- Task goal:
Only the lines from the one holding "Outline any instance of colon." to the end of the data should be echoed, exactly as they appear, minus the pictures.

══ Task input

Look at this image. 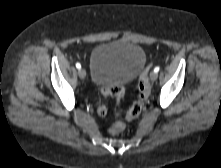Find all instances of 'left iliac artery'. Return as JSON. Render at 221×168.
<instances>
[{
  "instance_id": "left-iliac-artery-1",
  "label": "left iliac artery",
  "mask_w": 221,
  "mask_h": 168,
  "mask_svg": "<svg viewBox=\"0 0 221 168\" xmlns=\"http://www.w3.org/2000/svg\"><path fill=\"white\" fill-rule=\"evenodd\" d=\"M159 70H160V67H159V66H157V67L154 68V71H155V72H158Z\"/></svg>"
}]
</instances>
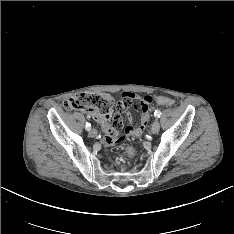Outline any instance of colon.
I'll use <instances>...</instances> for the list:
<instances>
[{
    "label": "colon",
    "mask_w": 234,
    "mask_h": 234,
    "mask_svg": "<svg viewBox=\"0 0 234 234\" xmlns=\"http://www.w3.org/2000/svg\"><path fill=\"white\" fill-rule=\"evenodd\" d=\"M154 101L157 104L162 103L163 105L169 106L174 104L172 99L160 95L155 96ZM131 104L132 102L130 103V106ZM113 105V98L109 94L81 93L66 100L64 103V108L66 110H80L88 113H93L99 119L108 120L110 118ZM122 149L128 152L129 156H132L134 154L129 144H124L122 146Z\"/></svg>",
    "instance_id": "5ec220e1"
}]
</instances>
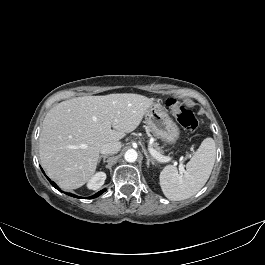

════

- Solution below:
Outline any instance of colon.
I'll use <instances>...</instances> for the list:
<instances>
[{
    "label": "colon",
    "mask_w": 234,
    "mask_h": 234,
    "mask_svg": "<svg viewBox=\"0 0 234 234\" xmlns=\"http://www.w3.org/2000/svg\"><path fill=\"white\" fill-rule=\"evenodd\" d=\"M154 101L157 104L162 103L163 105L169 106L174 104L172 99L160 95L155 96ZM131 104L132 102L130 103V106ZM113 105V98L109 94L81 93L66 100L64 103V108L66 110H80L88 113H93L99 119L108 120L110 118ZM122 149L128 152L129 156H132L134 154L129 144H124L122 146Z\"/></svg>",
    "instance_id": "5ec220e1"
}]
</instances>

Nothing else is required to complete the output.